Giulio ha 35 anni, Alberto 32: il destino fa sì che le loro storie si incrocino per sventura comune al di là del carcere. Ciascuno ha il suo passato segnato da qualche turbolenza, e così succede che - dopo l'arresto - i due si conoscano durante le ore d'aria; primi fugaci sguardi d'intesa, che presto diventano occhiate complici e segrete perché, si sa, al di là di quelle mura tutto rischia di diventare più complicato e, forse talvolta, persino pericoloso. Poi però Giulio e Alberto iniziano a parlarsi, e poco importa se qualche altro recluso storce il naso o fa battutacce, perché quando la forza del sentimento si trasforma in passione pura, beh allora riesci a vedere tutto con un entusiasmo nuovo.
Non è un fuoco di paglia: i due scoprono di volersi bene: «Ma tu lo sai che a Roma in carcere, sì proprio in carcere, due detenuti si sono sposati? L'ho letto sul giornale ieri», domanda Giulio al compagno un giorno. «Ma dai...». E invece quella notizia comincia a scavare come un tarlo, tessendo un altro filo tra i due.

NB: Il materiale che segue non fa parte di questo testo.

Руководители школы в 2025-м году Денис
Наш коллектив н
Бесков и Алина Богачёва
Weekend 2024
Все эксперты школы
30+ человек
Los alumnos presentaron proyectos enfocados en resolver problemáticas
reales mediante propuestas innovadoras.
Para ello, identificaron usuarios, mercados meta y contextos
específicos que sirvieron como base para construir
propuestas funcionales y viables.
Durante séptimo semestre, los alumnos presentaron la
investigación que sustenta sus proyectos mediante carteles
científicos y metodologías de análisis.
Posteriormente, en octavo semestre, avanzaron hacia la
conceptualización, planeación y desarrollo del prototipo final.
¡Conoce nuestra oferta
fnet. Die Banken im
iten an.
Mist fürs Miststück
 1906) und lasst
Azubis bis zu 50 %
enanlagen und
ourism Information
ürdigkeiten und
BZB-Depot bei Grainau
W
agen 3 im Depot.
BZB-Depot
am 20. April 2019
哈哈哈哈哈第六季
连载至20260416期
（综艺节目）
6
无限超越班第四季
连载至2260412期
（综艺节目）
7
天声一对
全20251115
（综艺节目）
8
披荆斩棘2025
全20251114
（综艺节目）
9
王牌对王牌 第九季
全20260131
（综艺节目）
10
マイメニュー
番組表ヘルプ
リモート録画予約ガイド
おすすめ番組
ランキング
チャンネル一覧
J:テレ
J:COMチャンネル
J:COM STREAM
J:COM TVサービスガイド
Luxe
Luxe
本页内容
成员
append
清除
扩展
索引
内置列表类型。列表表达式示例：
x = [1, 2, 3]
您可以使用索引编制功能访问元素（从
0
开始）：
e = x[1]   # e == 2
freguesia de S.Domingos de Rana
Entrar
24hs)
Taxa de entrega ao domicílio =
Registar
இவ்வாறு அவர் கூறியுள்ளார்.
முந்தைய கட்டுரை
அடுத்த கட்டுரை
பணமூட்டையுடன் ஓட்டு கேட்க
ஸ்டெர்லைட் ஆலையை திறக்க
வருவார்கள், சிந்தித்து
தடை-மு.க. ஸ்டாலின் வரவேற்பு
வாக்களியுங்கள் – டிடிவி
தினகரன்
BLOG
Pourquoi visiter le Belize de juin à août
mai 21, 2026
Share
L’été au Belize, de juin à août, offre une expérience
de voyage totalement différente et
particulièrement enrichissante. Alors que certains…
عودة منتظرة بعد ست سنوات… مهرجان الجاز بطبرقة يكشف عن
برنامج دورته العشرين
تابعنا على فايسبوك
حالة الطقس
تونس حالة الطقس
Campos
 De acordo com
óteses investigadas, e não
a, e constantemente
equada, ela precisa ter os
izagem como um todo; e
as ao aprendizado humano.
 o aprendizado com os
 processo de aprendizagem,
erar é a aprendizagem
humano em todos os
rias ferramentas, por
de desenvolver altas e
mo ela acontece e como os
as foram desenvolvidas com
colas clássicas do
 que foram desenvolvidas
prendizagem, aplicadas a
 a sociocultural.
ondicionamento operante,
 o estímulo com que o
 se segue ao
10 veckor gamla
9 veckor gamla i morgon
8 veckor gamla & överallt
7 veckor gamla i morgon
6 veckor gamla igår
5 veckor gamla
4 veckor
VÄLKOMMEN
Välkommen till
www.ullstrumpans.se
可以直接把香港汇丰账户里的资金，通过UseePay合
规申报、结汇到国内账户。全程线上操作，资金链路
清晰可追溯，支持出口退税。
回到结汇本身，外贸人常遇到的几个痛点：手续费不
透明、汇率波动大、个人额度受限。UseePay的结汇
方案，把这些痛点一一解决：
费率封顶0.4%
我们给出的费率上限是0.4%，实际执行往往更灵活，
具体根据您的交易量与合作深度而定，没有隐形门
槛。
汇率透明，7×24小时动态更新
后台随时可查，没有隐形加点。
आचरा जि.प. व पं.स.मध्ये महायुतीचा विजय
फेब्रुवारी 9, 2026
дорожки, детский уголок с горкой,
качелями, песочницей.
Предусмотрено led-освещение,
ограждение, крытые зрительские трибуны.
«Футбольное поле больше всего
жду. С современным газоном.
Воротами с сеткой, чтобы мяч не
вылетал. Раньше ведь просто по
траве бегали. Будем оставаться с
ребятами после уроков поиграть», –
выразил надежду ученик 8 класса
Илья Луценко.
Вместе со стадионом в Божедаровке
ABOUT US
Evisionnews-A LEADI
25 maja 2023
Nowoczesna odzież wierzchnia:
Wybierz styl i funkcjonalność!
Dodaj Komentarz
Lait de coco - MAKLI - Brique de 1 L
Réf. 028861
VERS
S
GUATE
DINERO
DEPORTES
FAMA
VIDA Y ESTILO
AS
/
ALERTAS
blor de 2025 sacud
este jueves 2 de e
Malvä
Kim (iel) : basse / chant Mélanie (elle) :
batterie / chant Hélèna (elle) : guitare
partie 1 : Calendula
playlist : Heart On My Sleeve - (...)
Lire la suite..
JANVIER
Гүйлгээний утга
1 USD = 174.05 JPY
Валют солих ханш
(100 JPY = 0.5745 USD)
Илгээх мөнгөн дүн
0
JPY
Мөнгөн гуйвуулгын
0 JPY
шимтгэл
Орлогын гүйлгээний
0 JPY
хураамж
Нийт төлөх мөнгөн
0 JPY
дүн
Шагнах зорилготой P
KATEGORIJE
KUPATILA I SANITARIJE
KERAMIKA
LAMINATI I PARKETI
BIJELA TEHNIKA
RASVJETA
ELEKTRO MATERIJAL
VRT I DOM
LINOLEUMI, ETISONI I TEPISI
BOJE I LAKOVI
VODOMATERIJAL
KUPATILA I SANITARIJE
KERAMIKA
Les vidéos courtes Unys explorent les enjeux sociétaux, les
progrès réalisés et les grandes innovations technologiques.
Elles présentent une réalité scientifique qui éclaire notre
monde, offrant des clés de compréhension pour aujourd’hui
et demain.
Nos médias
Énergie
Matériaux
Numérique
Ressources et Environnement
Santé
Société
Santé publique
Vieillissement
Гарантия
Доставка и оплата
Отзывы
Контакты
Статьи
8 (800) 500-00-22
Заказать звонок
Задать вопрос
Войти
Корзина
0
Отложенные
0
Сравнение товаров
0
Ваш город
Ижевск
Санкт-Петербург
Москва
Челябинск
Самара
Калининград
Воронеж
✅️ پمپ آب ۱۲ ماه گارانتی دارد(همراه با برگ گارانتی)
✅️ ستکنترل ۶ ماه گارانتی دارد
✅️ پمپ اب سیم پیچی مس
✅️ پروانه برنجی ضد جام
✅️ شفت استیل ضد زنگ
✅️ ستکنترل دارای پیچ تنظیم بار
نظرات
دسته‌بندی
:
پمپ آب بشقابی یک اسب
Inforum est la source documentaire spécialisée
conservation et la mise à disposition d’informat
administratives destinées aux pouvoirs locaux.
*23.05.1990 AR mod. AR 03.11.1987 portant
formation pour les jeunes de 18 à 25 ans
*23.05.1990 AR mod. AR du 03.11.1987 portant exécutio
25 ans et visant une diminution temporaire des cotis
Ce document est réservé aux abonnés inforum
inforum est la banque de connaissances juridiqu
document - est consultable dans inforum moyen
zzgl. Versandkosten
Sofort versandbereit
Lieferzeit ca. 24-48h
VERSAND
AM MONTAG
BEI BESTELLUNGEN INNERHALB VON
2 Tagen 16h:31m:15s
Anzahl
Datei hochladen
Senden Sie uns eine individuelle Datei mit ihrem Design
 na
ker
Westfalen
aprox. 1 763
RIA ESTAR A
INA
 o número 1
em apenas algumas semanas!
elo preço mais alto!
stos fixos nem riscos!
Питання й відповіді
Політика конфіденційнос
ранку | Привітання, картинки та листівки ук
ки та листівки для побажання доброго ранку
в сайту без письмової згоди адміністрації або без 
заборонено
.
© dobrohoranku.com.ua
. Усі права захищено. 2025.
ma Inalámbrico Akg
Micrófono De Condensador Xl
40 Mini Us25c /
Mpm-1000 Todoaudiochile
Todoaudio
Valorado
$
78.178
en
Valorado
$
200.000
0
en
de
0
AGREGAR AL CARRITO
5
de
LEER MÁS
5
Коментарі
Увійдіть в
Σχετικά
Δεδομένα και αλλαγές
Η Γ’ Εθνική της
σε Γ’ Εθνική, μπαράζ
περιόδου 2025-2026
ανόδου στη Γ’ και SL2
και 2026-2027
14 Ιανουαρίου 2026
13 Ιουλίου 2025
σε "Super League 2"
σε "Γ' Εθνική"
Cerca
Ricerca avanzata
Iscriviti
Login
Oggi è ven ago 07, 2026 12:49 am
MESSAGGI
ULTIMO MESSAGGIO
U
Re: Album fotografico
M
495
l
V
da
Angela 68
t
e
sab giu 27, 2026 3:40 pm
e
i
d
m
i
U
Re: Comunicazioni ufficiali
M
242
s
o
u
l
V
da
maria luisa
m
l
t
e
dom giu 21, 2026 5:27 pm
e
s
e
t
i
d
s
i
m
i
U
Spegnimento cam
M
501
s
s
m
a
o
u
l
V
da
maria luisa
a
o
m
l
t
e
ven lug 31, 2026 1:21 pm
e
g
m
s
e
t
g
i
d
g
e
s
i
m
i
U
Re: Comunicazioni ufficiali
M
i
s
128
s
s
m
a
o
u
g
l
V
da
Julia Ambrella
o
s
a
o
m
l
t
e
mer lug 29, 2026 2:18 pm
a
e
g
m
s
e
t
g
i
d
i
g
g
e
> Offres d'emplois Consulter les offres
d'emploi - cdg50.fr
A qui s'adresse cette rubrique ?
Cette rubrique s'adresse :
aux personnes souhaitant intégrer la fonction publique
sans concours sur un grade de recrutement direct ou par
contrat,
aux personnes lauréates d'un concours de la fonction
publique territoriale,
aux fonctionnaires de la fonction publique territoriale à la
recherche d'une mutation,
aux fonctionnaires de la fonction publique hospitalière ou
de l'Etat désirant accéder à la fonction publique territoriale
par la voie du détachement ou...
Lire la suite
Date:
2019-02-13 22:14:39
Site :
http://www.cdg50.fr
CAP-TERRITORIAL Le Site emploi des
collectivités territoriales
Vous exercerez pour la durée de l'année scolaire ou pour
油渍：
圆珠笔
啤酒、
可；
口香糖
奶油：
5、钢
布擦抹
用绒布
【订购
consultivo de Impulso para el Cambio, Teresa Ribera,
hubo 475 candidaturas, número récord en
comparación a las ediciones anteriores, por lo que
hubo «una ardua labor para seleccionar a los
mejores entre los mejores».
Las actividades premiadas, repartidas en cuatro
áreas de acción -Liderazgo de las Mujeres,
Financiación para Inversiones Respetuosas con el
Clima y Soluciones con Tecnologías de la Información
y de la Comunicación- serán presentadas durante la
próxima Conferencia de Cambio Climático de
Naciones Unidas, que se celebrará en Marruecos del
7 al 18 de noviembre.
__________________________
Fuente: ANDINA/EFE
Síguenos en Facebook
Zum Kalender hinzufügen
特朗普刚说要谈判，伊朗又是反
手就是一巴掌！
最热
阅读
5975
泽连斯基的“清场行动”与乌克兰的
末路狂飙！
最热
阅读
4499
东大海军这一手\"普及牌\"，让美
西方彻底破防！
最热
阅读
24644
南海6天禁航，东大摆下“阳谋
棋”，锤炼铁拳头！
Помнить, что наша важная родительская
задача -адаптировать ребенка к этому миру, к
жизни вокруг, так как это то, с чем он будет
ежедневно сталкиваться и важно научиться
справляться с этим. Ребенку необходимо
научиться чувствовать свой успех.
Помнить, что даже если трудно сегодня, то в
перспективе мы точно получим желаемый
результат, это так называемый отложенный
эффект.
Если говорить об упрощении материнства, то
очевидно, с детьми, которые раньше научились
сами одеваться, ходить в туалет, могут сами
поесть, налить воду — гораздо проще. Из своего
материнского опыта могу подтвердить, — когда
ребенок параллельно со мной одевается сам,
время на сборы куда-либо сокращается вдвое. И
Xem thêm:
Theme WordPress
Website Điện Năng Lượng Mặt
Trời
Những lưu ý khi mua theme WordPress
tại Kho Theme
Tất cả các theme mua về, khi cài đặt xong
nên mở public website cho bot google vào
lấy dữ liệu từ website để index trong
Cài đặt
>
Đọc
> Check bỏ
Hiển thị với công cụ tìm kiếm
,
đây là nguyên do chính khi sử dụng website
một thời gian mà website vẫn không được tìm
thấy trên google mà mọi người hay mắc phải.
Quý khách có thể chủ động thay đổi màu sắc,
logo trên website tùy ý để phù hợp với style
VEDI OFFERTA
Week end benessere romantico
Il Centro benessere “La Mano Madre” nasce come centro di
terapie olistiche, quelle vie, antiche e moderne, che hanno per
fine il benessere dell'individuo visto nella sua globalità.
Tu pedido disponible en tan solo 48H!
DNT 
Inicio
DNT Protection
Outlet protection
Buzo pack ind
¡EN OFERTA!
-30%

Poi però arriva il giorno della scarcerazione per il primo. Il «fine pena» non coincide, ma questo non provoca traumi né separazione. Per l'altro che resta recluso a Poggioreale il tempo che lo separa alla libertà è pur sempre vicino. Ma ormai la decisione è stata presa: e così Giulio e Alberto decidono di unirsi civilmente senza aspettare oltre. Ieri la cerimonia, all'interno della Sala Magistrati del «Salvia», celebrata da un responsabile dell'ufficio di stato civile del Comune, e presenti alcuni parenti, funzionari della Direzione della casa circondariale e gli educatori della struttura. Tra i partecipanti c'era anche Antonello Sannino, presidente di Antinoo Arcigay Napoli (che ieri ha diffuso la notizia), con Rosa Rubino e Pasquale Ferro (quest'ultimo anche in veste di testimone), volontari e artefici del progetto «Al di là del muro» - frutto di un protocollo di intesa tra l'associazione e la Casa Circondariale (insieme al Centro di Ateneo Sinapsi dell'Università Federico II di Napoli e Fondazione Genere Identità e Cultura) e che a breve sarà esteso anche alla casa circondariale di Secondigliano - volto a creare un sostegno psicologico, legale, ma anche ludico-letterario, per detenuti omosessuali e transessuali nel carcere napoletano.
Finalmente uniti per legge. «Un momento significativo», sottolinea in una nota di Arcigay. «È stata un'esperienza particolare veder coronare il sogno di Giulio e Alberto, seppur in un contesto insolito come quello del carcere - afferma Rosa Rubino che, insieme a Pasquale e ai responsabili della struttura, ha contribuito all'organizzazione dell'evento - ma si è trattato anche di un momento importante e significativo nell'ambito del progetto che "Antinoo Arcigay" porta avanti già da alcuni anni all'interno della struttura».
La prima unione civile in Italia risale all'ottobre del 2017, a Rebibbia.